All phases are distinguished by cyclic patterns of ditch excavation and refilling. In addition, various depositions of objects as well as fire events can be reconstructed.

- Phase 1 (3820-3630 BC).
- Phase 2 (3630-3520 BC).
- Phase 3 (3520-2910 BC).
- Phase 4 (2880-2480 BC).

Important observations are:

- The establishment of the enclosure occurred in the 38th century (median 3720 BC).
- the enclosurewas used for over 1200 years.
- it was still used several times during the Corded Ware phase, which is without comparison.
- the time intervals between events are variable and tend to get longer the older the monument becomes (Phases 1.1 and 1.2 are separated by about 70 to 80 years. Phases 2 and 3.1 are separated by about 120 years and hereafter the distance increases to more than 200 years).

== Findings ==
The diagnostic finds all belong to the Middle Neolithic Funnel Beaker Culture. This means that the two Late Neolithic phases (Corded Ware) could not have been recognised on the basis of the finds.

The range of finds includes mainly flint artefacts. In addition, there are fragments of pottery vessels and a few rock artefacts. A conspicuously high proportion of the vessel fragments had food crust remains or cereal imprints (including spelt barley (Hordeum vulgare), tetraploid naked wheat (Triticum durum)).

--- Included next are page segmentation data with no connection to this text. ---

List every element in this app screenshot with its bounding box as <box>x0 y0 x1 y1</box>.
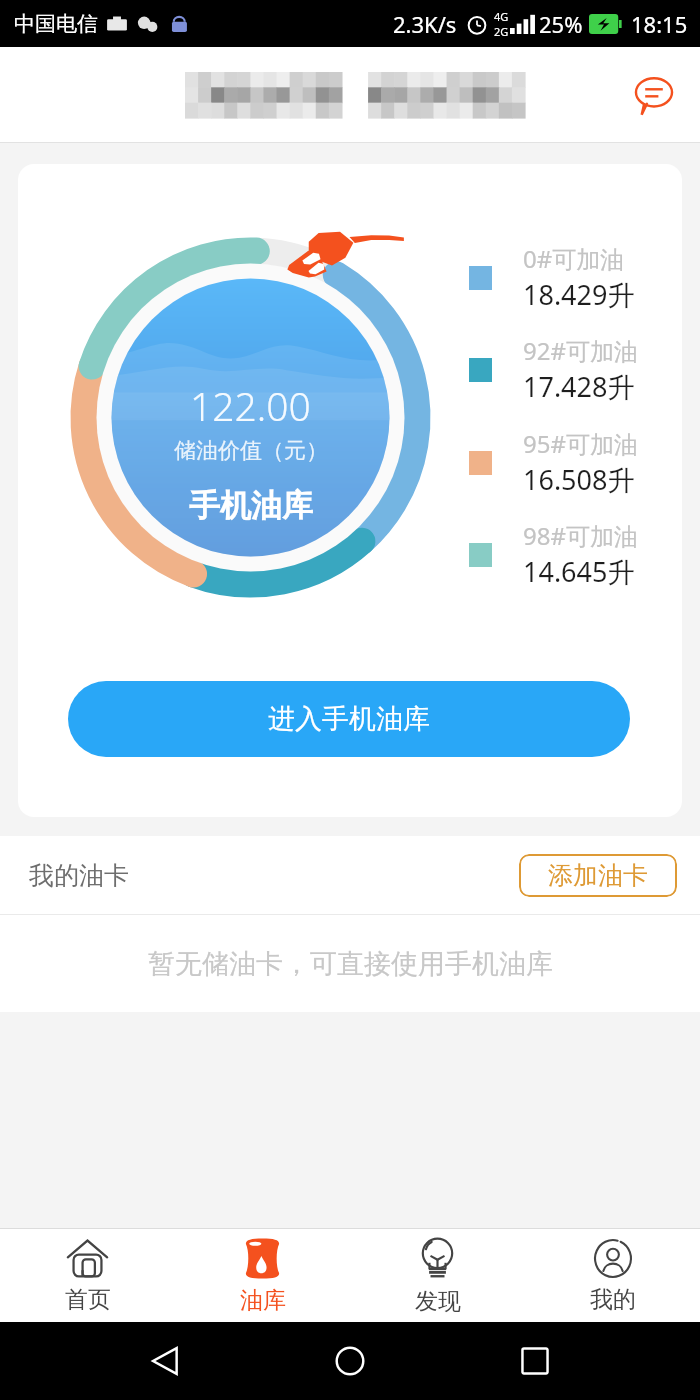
button[interactable]: 发现 <box>350 1229 525 1322</box>
staticText: 122.00 <box>190 379 311 432</box>
staticText: 92#可加油 <box>523 334 638 367</box>
staticText: 98#可加油 <box>523 519 638 552</box>
staticText: 添加油卡 <box>548 860 648 891</box>
staticText: 2G <box>494 24 509 39</box>
button[interactable]: Messages <box>626 67 682 123</box>
staticText: 油库 <box>240 1286 286 1315</box>
staticText: 0#可加油 <box>523 242 625 275</box>
button[interactable]: 首页 <box>0 1229 175 1322</box>
staticText: 我的 <box>590 1285 636 1314</box>
staticText: 95#可加油 <box>523 427 638 460</box>
staticText: 手机油库 <box>189 486 313 525</box>
staticText: 进入手机油库 <box>268 702 430 736</box>
staticText: 储油价值（元） <box>174 437 328 465</box>
button[interactable]: 我的 <box>525 1229 700 1322</box>
staticText: 首页 <box>65 1285 111 1314</box>
staticText: 2.3K/s <box>393 9 457 39</box>
staticText: 暂无储油卡，可直接使用手机油库 <box>148 947 553 981</box>
staticText: 16.508升 <box>523 461 635 498</box>
button[interactable]: 添加油卡 <box>519 854 677 897</box>
staticText: 中国电信 <box>14 11 98 37</box>
staticText: 18:15 <box>631 9 688 39</box>
staticText: 发现 <box>415 1287 461 1316</box>
staticText: 4G <box>494 9 509 24</box>
staticText: 14.645升 <box>523 553 635 590</box>
button[interactable]: 进入手机油库 <box>68 681 630 757</box>
staticText: 我的油卡 <box>29 860 129 891</box>
staticText: 18.429升 <box>523 276 635 313</box>
staticText: 25% <box>539 9 583 39</box>
staticText: 17.428升 <box>523 368 635 405</box>
button[interactable]: 油库 <box>175 1229 350 1322</box>
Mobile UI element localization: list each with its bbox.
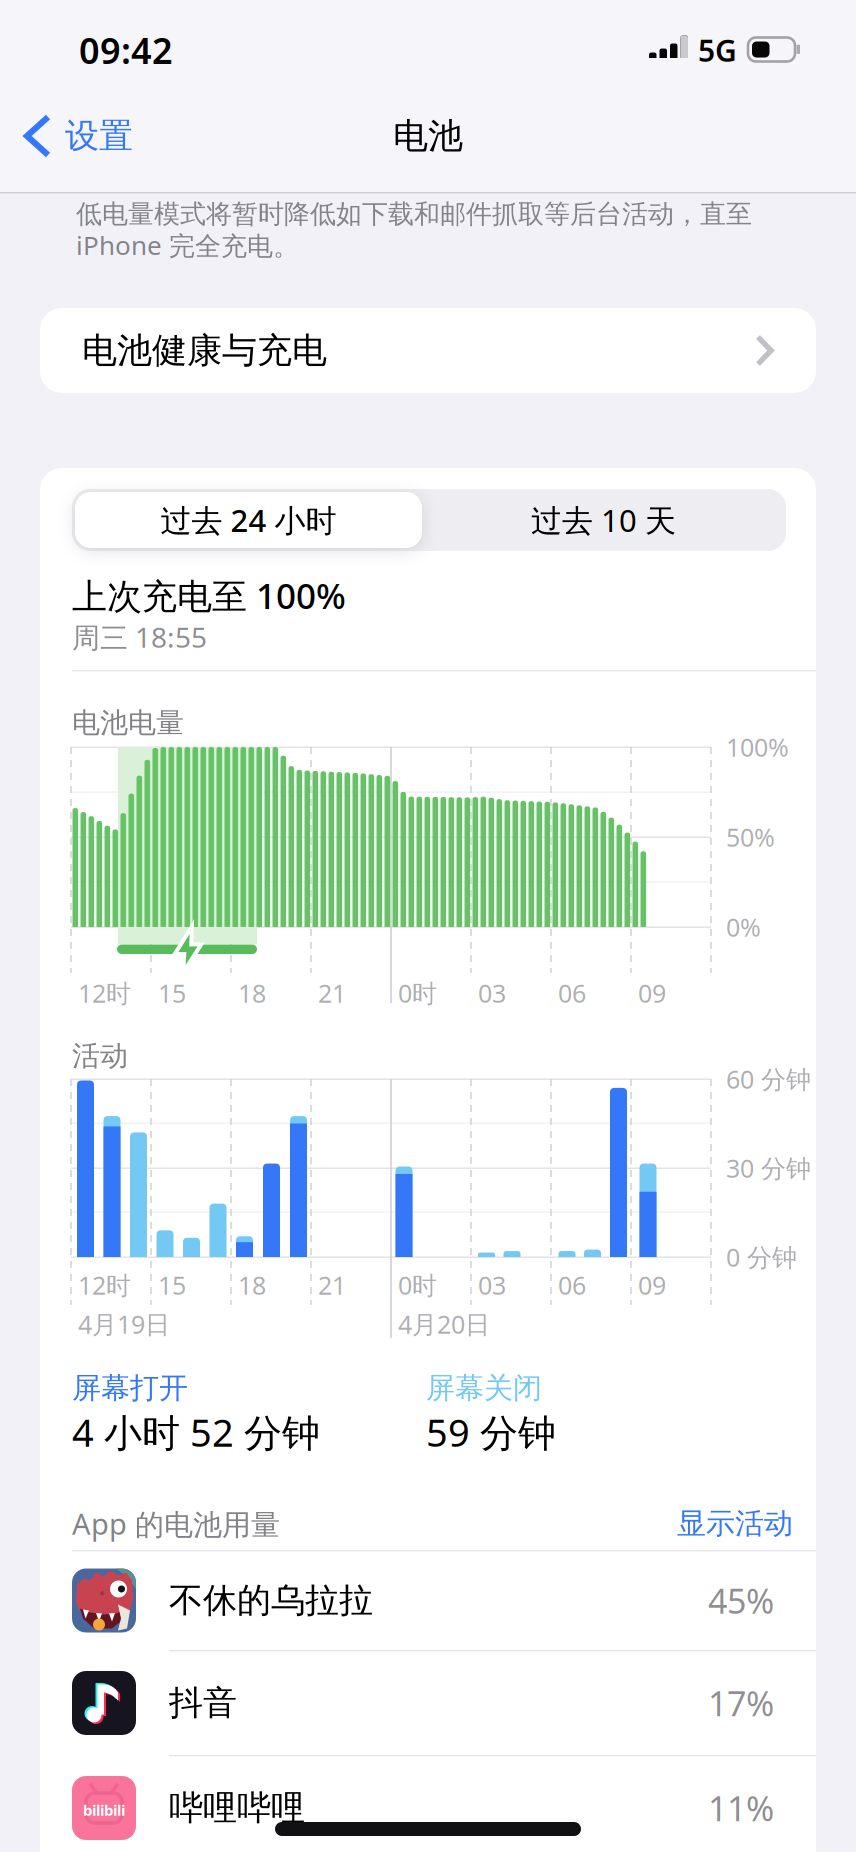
staticText: 0时 xyxy=(398,976,437,1010)
staticText: 18 xyxy=(238,976,266,1010)
staticText: 活动 xyxy=(72,1038,128,1074)
staticText: 06 xyxy=(558,976,586,1010)
staticText: 17% xyxy=(708,1680,774,1726)
staticText: 屏幕打开 xyxy=(72,1370,188,1406)
staticText: 45% xyxy=(708,1577,774,1624)
button[interactable]: 过去 24 小时 xyxy=(75,492,422,548)
staticText: 03 xyxy=(478,1268,506,1302)
button[interactable]: 抖音 xyxy=(40,1651,816,1755)
staticText: 0 分钟 xyxy=(726,1240,797,1274)
staticText: 4 小时 52 分钟 xyxy=(72,1406,320,1458)
staticText: 03 xyxy=(478,976,506,1010)
staticText: 18 xyxy=(238,1268,266,1302)
staticText: 4月20日 xyxy=(398,1307,490,1341)
staticText: 4月19日 xyxy=(78,1307,170,1341)
staticText: 09 xyxy=(638,1268,666,1302)
staticText: 59 分钟 xyxy=(426,1406,556,1458)
staticText: 电池健康与充电 xyxy=(82,328,327,373)
staticText: 50% xyxy=(726,820,775,854)
staticText: 低电量模式将暂时降低如下载和邮件抓取等后台活动，直至 xyxy=(76,198,752,230)
staticText: 设置 xyxy=(65,115,133,157)
staticText: 哔哩哔哩 xyxy=(169,1787,305,1829)
staticText: 12时 xyxy=(78,1268,131,1302)
staticText: 09 xyxy=(638,976,666,1010)
staticText: 过去 10 天 xyxy=(531,499,676,541)
staticText: 周三 18:55 xyxy=(72,618,207,656)
staticText: 0% xyxy=(726,910,761,944)
button[interactable]: 电池健康与充电 xyxy=(40,308,816,393)
button[interactable]: 不休的乌拉拉 xyxy=(40,1551,816,1650)
staticText: 显示活动 xyxy=(677,1505,793,1542)
button[interactable]: 显示活动 xyxy=(633,1508,793,1539)
staticText: 电池电量 xyxy=(72,705,184,741)
staticText: 11% xyxy=(708,1785,774,1831)
staticText: 5G xyxy=(698,30,737,70)
staticText: 过去 24 小时 xyxy=(160,499,336,541)
staticText: 抖音 xyxy=(169,1682,237,1724)
staticText: 21 xyxy=(318,976,346,1010)
staticText: 06 xyxy=(558,1268,586,1302)
staticText: 不休的乌拉拉 xyxy=(169,1579,373,1622)
staticText: bilibili xyxy=(83,1800,125,1820)
staticText: 上次充电至 100% xyxy=(72,572,346,619)
staticText: 屏幕关闭 xyxy=(426,1370,542,1406)
button[interactable]: 设置 xyxy=(27,108,187,164)
staticText: 15 xyxy=(158,1268,186,1302)
staticText: 30 分钟 xyxy=(726,1151,811,1185)
staticText: 09:42 xyxy=(79,26,173,74)
staticText: 100% xyxy=(726,730,789,764)
staticText: iPhone 完全充电。 xyxy=(76,227,299,263)
staticText: 12时 xyxy=(78,976,131,1010)
staticText: 60 分钟 xyxy=(726,1062,811,1096)
staticText: 15 xyxy=(158,976,186,1010)
button[interactable]: 过去 10 天 xyxy=(430,492,777,548)
staticText: App 的电池用量 xyxy=(72,1504,280,1543)
staticText: 0时 xyxy=(398,1268,437,1302)
staticText: 电池 xyxy=(393,114,463,158)
staticText: 21 xyxy=(318,1268,346,1302)
button[interactable]: bilibili xyxy=(40,1756,816,1852)
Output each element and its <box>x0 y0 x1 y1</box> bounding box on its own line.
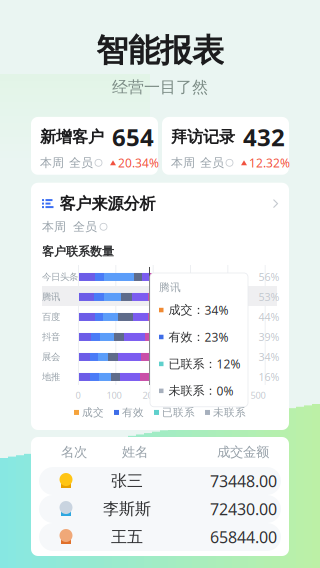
staticText: 39% <box>258 330 280 344</box>
staticText: 200 <box>142 389 158 401</box>
staticText: 已联系： <box>168 356 216 371</box>
staticText: 拜访记录 <box>171 127 235 147</box>
button[interactable]: 张三 <box>39 467 281 495</box>
staticText: 有效： <box>168 330 204 344</box>
staticText: 0 <box>76 389 80 401</box>
staticText: 姓名 <box>122 444 148 460</box>
staticText: 腾讯 <box>42 291 60 303</box>
staticText: 本周 <box>42 219 66 234</box>
staticText: 客户联系数量 <box>42 244 114 259</box>
staticText: 今日头条 <box>42 271 78 283</box>
staticText: 本周 <box>171 155 195 170</box>
staticText: 16% <box>258 370 280 384</box>
staticText: 百度 <box>42 311 60 323</box>
staticText: 智能报表 <box>96 31 224 70</box>
staticText: 名次 <box>61 444 87 460</box>
button[interactable]: 拜访记录 <box>162 117 289 175</box>
button[interactable]: 李斯斯 <box>39 495 281 523</box>
staticText: 300 <box>178 389 194 401</box>
staticText: 客户来源分析 <box>60 194 156 214</box>
staticText: 34% <box>258 350 280 364</box>
staticText: 本周 <box>40 155 64 170</box>
staticText: 12.32% <box>249 155 290 171</box>
staticText: 张三 <box>111 471 143 491</box>
staticText: 经营一目了然 <box>112 77 208 97</box>
staticText: 72430.00 <box>210 498 277 520</box>
staticText: 成交金额 <box>217 444 269 460</box>
staticText: 500 <box>250 389 266 401</box>
staticText: 有效 <box>122 406 144 419</box>
staticText: 65844.00 <box>210 526 277 548</box>
staticText: 未联系： <box>168 384 216 398</box>
staticText: 432 <box>243 121 285 153</box>
staticText: 100 <box>106 389 122 401</box>
staticText: 0% <box>216 383 234 399</box>
staticText: 12% <box>216 356 240 372</box>
staticText: 抖音 <box>42 331 60 343</box>
staticText: 成交 <box>82 406 104 419</box>
staticText: 李斯斯 <box>103 499 151 519</box>
staticText: 成交： <box>168 303 204 317</box>
staticText: 44% <box>258 310 280 324</box>
staticText: 地推 <box>42 371 60 383</box>
staticText: 53% <box>258 290 280 304</box>
staticText: 73448.00 <box>210 470 277 492</box>
button[interactable]: 王五 <box>39 523 281 551</box>
staticText: 全员 <box>69 155 93 170</box>
staticText: 已联系 <box>162 406 195 419</box>
staticText: 腾讯 <box>159 281 181 294</box>
staticText: 654 <box>112 121 154 153</box>
staticText: 20.34% <box>118 155 159 171</box>
button[interactable]: 新增客户 <box>31 117 158 175</box>
staticText: 王五 <box>111 527 143 547</box>
staticText: 展会 <box>42 351 60 363</box>
staticText: 全员 <box>73 219 97 234</box>
staticText: 400 <box>214 389 230 401</box>
staticText: 未联系 <box>213 406 246 419</box>
staticText: 56% <box>258 270 280 284</box>
staticText: 34% <box>204 302 228 318</box>
staticText: 全员 <box>200 155 224 170</box>
staticText: 23% <box>204 329 228 345</box>
staticText: 新增客户 <box>40 127 104 147</box>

The detection of naked wheat (Triticum durum) represents an important finding. This cereal, also known as spaghetti wheat, is widely attested south of the low mountain zone (Southwestern Germany and Eastern France) from 4500 BC onwards. In the wider area of Albersdorf, the distribution area of the northern group of the Funnel Beaker Culture, this cereal is only known from Frydenlund (Funen, Denmark). The common cereals of the early Funnel Beaker Culture are emmer (Triticum dicoccum) and barley (Hordeum vulgare). Now it has been recognised that spaghetti wheat is also an important cereal for this period.

These finds and findings support the interaction of southern Scandinavia with the region of southwest Germany/eastern France in the early fourth millennium, which significantly influenced the material and immaterial culture of this epoch in the north and led to neolithisation of the north.